[Collection entries]
-*-
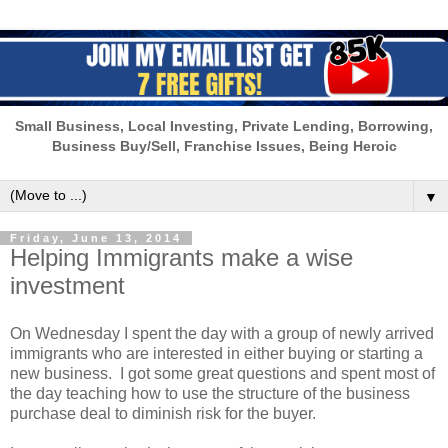
Small Business, Local Investing, Private Lending, Borrowing,
Business Buy/Sell, Franchise Issues, Being Heroic
▼
Friday, June 13, 2014
Helping Immigrants make a wise
investment
On Wednesday I spent the day with a group of newly arrived
immigrants who are interested in either buying or starting a
new business. I got some great questions and spent most of
the day teaching how to use the structure of the business
purchase deal to diminish risk for the buyer.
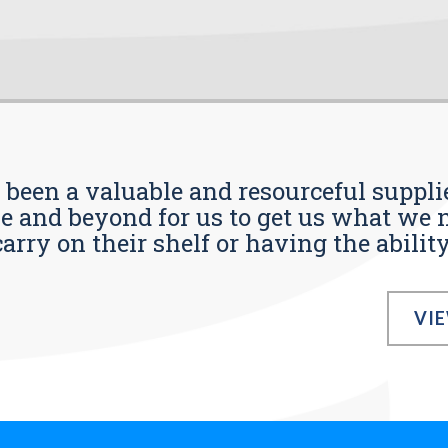
s been a valuable and resourceful supplie
 and beyond for us to get us what we n
ry on their shelf or having the ability t
VI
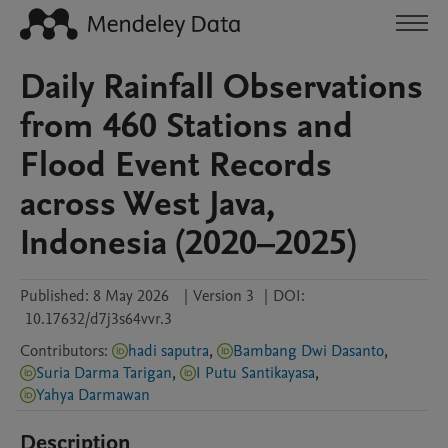
Daily Rainfall Observations
from 460 Stations and
Flood Event Records
across West Java,
Indonesia (2020–2025)
Published:
8 May 2026
|
Version 3
|
DOI:
10.17632/d7j3s64vvr.3
Contributors
:
hadi saputra
,
Bambang Dwi Dasanto
,
Suria Darma Tarigan
,
I Putu Santikayasa
,
Yahya Darmawan
Description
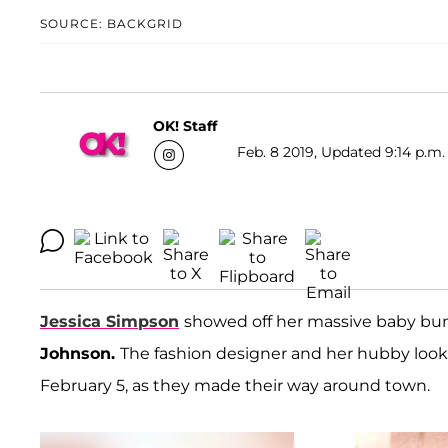
SOURCE: BACKGRID
OK! Staff
Feb. 8 2019, Updated 9:14 p.m.
Jessica Simpson
showed off her massive baby bu
Johnson.
The fashion designer and her hubby look
February 5, as they made their way around town.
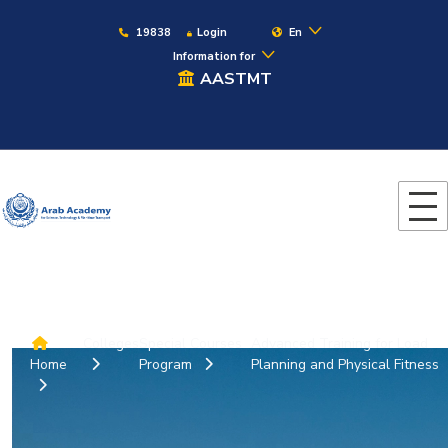
19838
Login
En
Information for
AASTMT
Colleges
Special Courses
Advanced Training for Load
Home
Program
Planning and Physical Fitness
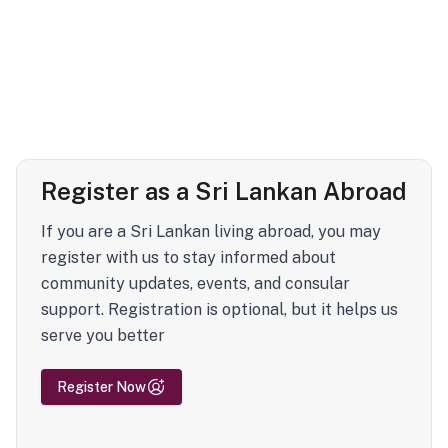
Register as a Sri Lankan Abroad
If you are a Sri Lankan living abroad, you may
register with us to stay informed about
community updates, events, and consular
support. Registration is optional, but it helps us
serve you better
Register Now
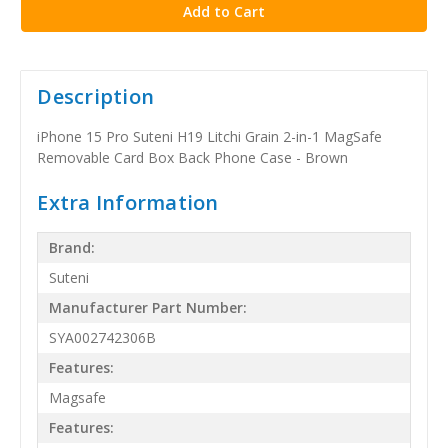
Description
iPhone 15 Pro Suteni H19 Litchi Grain 2-in-1 MagSafe
Removable Card Box Back Phone Case - Brown
Extra Information
Brand:
Suteni
Manufacturer Part Number:
SYA002742306B
Features:
Magsafe
Features:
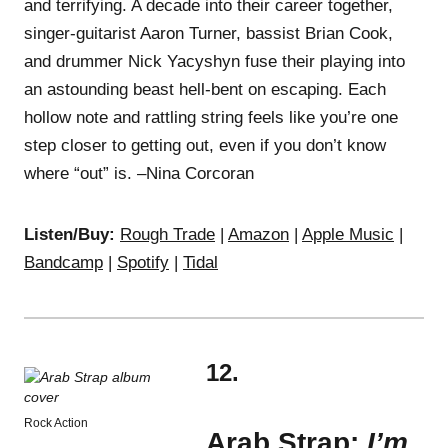
and terrifying. A decade into their career together,
singer-guitarist Aaron Turner, bassist Brian Cook,
and drummer Nick Yacyshyn fuse their playing into
an astounding beast hell-bent on escaping. Each
hollow note and rattling string feels like you’re one
step closer to getting out, even if you don’t know
where “out” is. –Nina Corcoran
Listen/Buy:
Rough Trade
|
Amazon
|
Apple Music
|
Bandcamp
|
Spotify
|
Tidal
12.
Rock Action
Arab Strap:
I’m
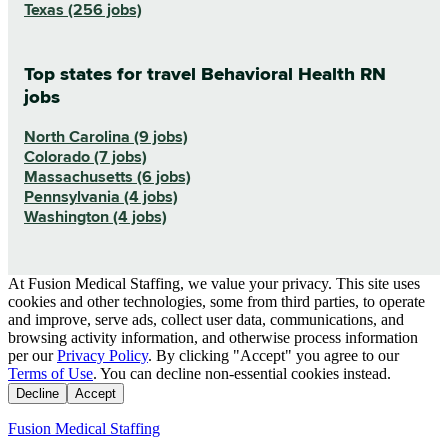
Texas (256 jobs)
Top states for travel Behavioral Health RN
jobs
North Carolina (9 jobs)
Colorado (7 jobs)
Massachusetts (6 jobs)
Pennsylvania (4 jobs)
Washington (4 jobs)
At Fusion Medical Staffing, we value your privacy. This site uses
cookies and other technologies, some from third parties, to operate
and improve, serve ads, collect user data, communications, and
browsing activity information, and otherwise process information
per our
Privacy Policy
. By clicking "Accept" you agree to our
Terms of Use
. You can decline non-essential cookies instead.
Decline
Accept
Fusion Medical Staffing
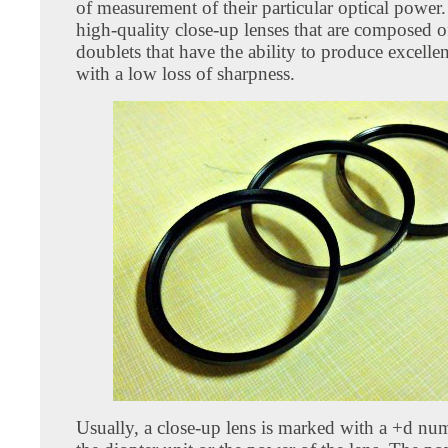
of measurement of their particular optical power
high-quality close-up lenses that are composed o
doublets that have the ability to produce excelle
with a low loss of sharpness.
Usually, a close-up lens is marked with a +d nu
-*-
**Exercise goal:** Make an exact copy of every entry above, but keep the pictures out of it.

**Output below:**
Small Business, Local Investing, Private Lending, Borrowing,
Business Buy/Sell, Franchise Issues, Being Heroic
▼
Friday, June 13, 2014
Helping Immigrants make a wise
investment
On Wednesday I spent the day with a group of newly arrived
immigrants who are interested in either buying or starting a
new business. I got some great questions and spent most of
the day teaching how to use the structure of the business
purchase deal to diminish risk for the buyer.
s been a valuable and resourceful supplie
 and beyond for us to get us what we n
ry on their shelf or having the ability t
VI
Daily Rainfall Observations
from 460 Stations and
Flood Event Records
across West Java,
Indonesia (2020–2025)
Published:
8 May 2026
|
Version 3
|
DOI:
10.17632/d7j3s64vvr.3
Contributors
:
hadi saputra
,
Bambang Dwi Dasanto
,
Suria Darma Tarigan
,
I Putu Santikayasa
,
Yahya Darmawan
Description
SOURCE: BACKGRID
OK! Staff
Feb. 8 2019, Updated 9:14 p.m.
Jessica Simpson
showed off her massive baby bu
Johnson.
The fashion designer and her hubby look
February 5, as they made their way around town.
19838
Login
En
Information for
AASTMT
Colleges
Special Courses
Advanced Training for Load
Home
Program
Planning and Physical Fitness
Register as a Sri Lankan Abroad
If you are a Sri Lankan living abroad, you may
register with us to stay informed about
community updates, events, and consular
support. Registration is optional, but it helps us
serve you better
Register Now
Description
iPhone 15 Pro Suteni H19 Litchi Grain 2-in-1 MagSafe
Removable Card Box Back Phone Case - Brown
Extra Information
Brand:
Suteni
Manufacturer Part Number:
SYA002742306B
Features:
Magsafe
Features:
and terrifying. A decade into their career together,
singer-guitarist Aaron Turner, bassist Brian Cook,
and drummer Nick Yacyshyn fuse their playing into
an astounding beast hell-bent on escaping. Each
hollow note and rattling string feels like you’re one
step closer to getting out, even if you don’t know
where “out” is. –Nina Corcoran
Listen/Buy:
Rough Trade
|
Amazon
|
Apple Music
|
Bandcamp
|
Spotify
|
Tidal
12.
Rock Action
Arab Strap:
I’m
Texas (256 jobs)
Top states for travel Behavioral Health RN
jobs
North Carolina (9 jobs)
Colorado (7 jobs)
Massachusetts (6 jobs)
Pennsylvania (4 jobs)
Washington (4 jobs)
At Fusion Medical Staffing, we value your privacy. This site uses
cookies and other technologies, some from third parties, to operate
and improve, serve ads, collect user data, communications, and
browsing activity information, and otherwise process information
per our
Privacy Policy
. By clicking "Accept" you agree to our
Terms of Use
. You can decline non-essential cookies instead.
Decline
Accept
Fusion Medical Staffing
of measurement of their particular optical power
high-quality close-up lenses that are composed o
doublets that have the ability to produce excelle
with a low loss of sharpness.
Usually, a close-up lens is marked with a +d nu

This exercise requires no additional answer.